Instructions to follow => Extract, from the listing that follows, each line containing the word "pixel".

Materials provided =>
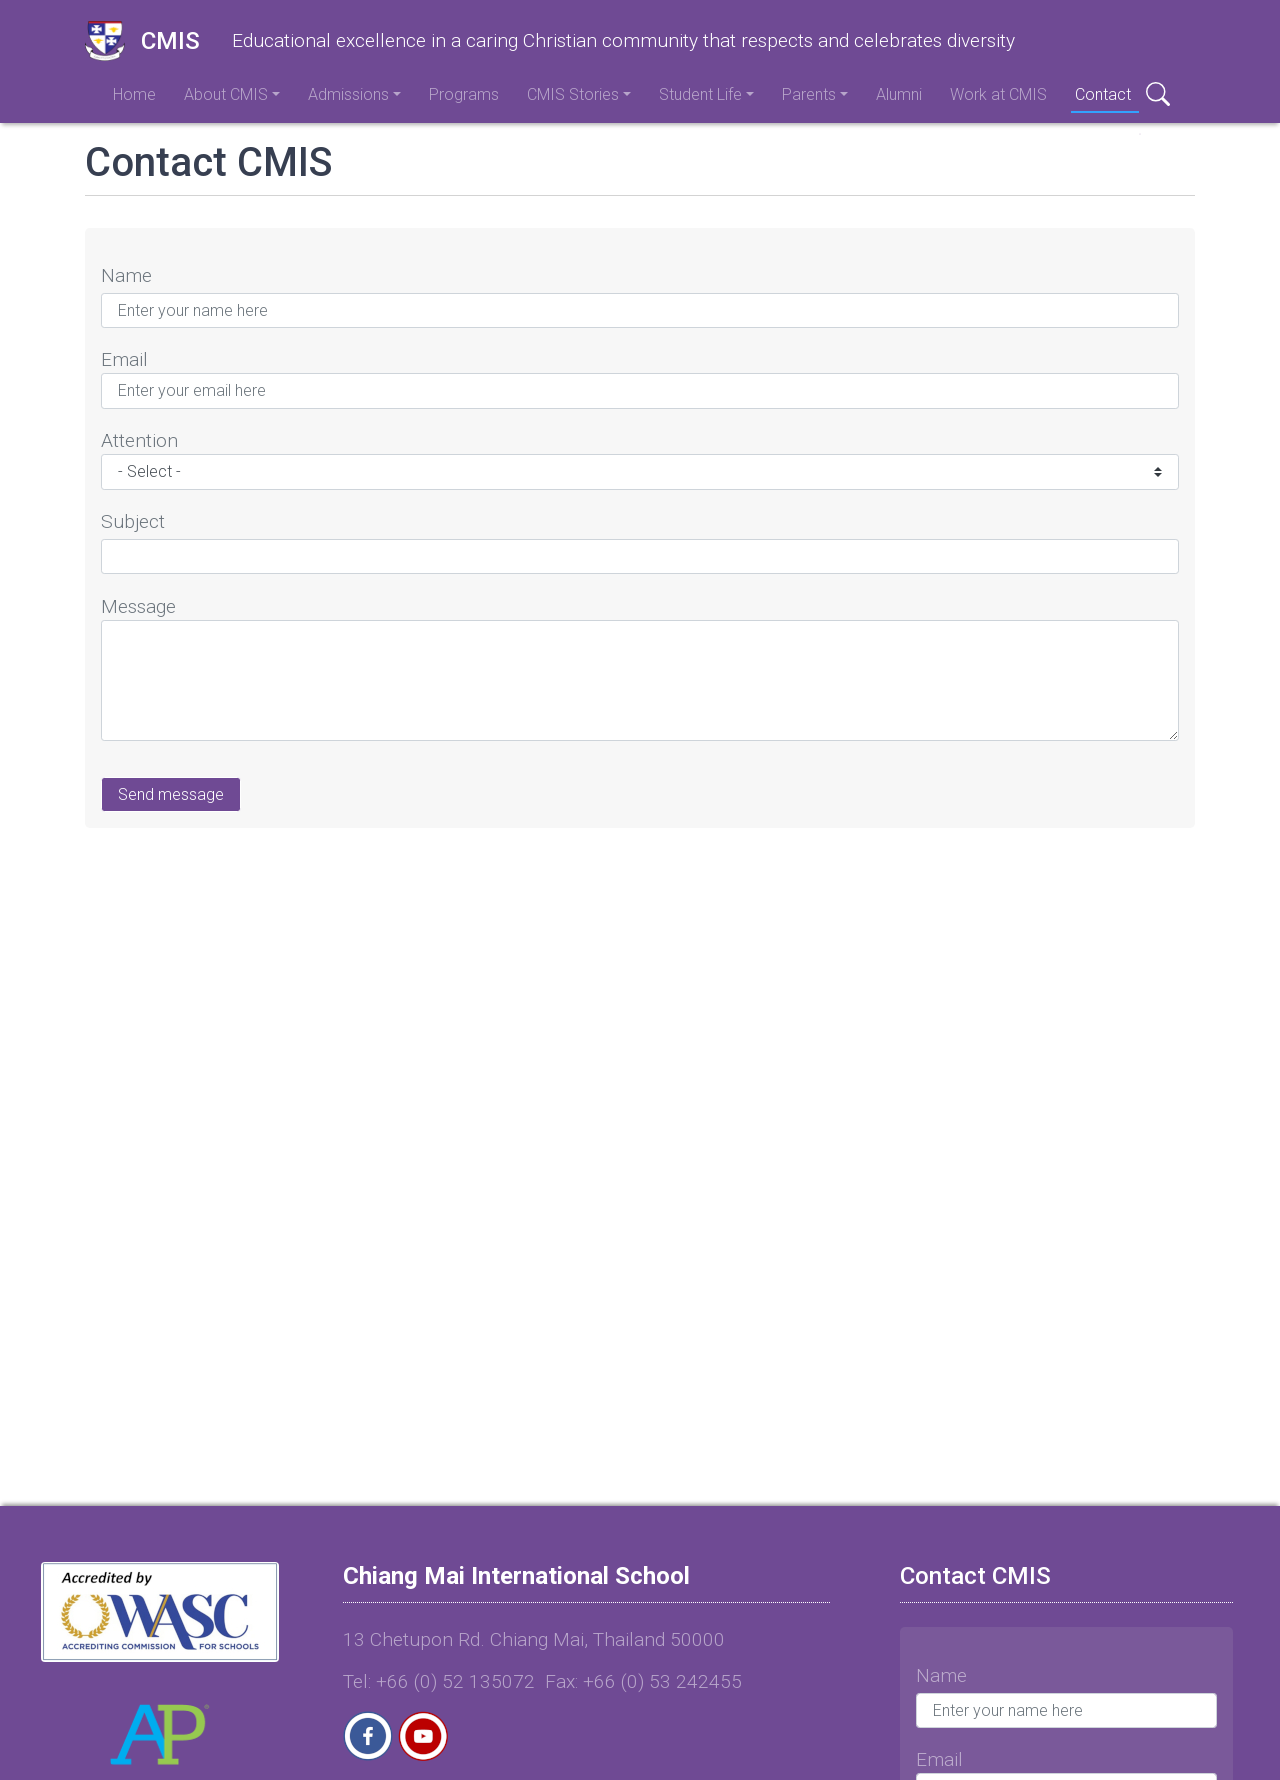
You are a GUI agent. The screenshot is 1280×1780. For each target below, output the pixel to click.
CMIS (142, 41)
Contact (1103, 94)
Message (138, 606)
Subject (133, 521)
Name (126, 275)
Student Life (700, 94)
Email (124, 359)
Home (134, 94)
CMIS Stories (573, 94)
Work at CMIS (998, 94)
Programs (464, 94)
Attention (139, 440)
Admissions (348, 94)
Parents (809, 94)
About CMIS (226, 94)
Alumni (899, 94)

==

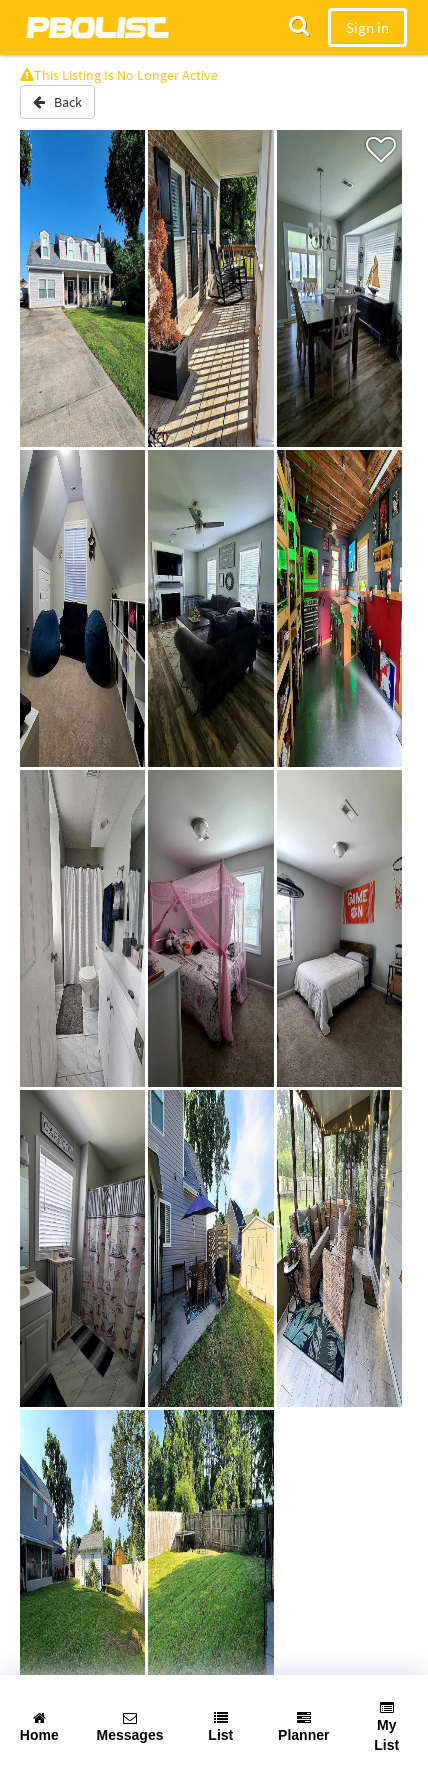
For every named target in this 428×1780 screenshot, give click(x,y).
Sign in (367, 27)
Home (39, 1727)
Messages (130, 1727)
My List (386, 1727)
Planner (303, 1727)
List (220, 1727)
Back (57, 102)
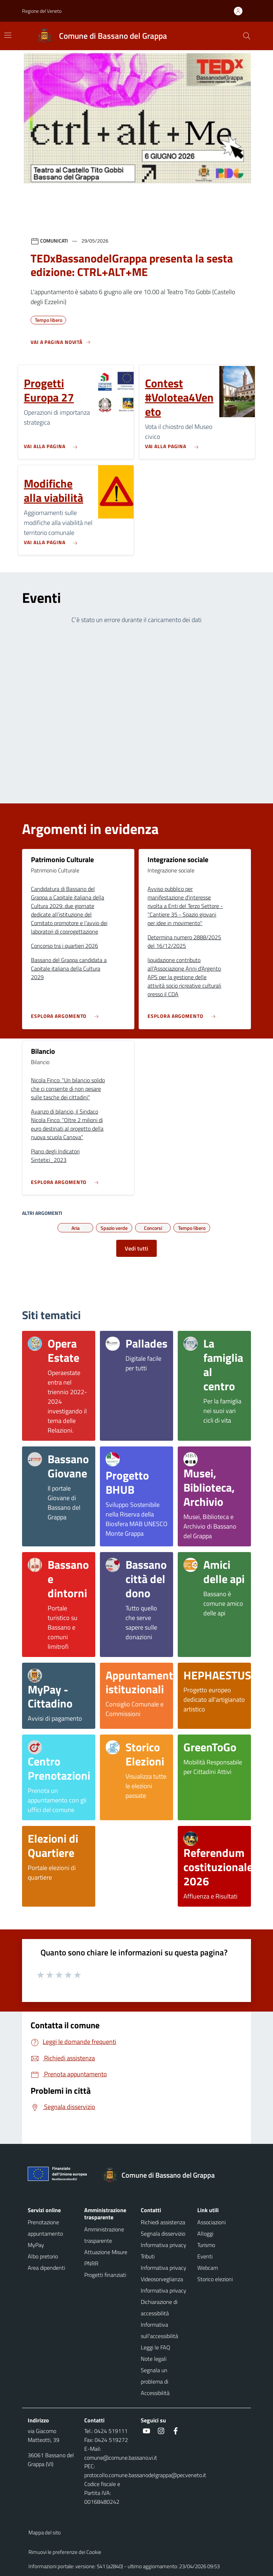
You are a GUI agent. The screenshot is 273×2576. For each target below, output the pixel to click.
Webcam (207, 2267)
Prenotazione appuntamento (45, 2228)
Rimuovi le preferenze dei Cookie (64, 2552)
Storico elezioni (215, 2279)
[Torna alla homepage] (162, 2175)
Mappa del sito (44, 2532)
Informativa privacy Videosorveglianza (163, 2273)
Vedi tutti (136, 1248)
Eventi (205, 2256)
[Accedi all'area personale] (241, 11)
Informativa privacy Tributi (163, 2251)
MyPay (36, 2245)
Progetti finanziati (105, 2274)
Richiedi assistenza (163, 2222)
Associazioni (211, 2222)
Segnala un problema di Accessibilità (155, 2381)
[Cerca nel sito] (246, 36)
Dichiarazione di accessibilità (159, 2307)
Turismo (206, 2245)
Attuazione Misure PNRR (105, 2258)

Problem solution =>
You are a GUI agent. The screenshot is 1280×1780. For each target below, output the pixel to click.
You are a GUI agent. The screenshot is 273×2576. For each target below, output the pixel to click.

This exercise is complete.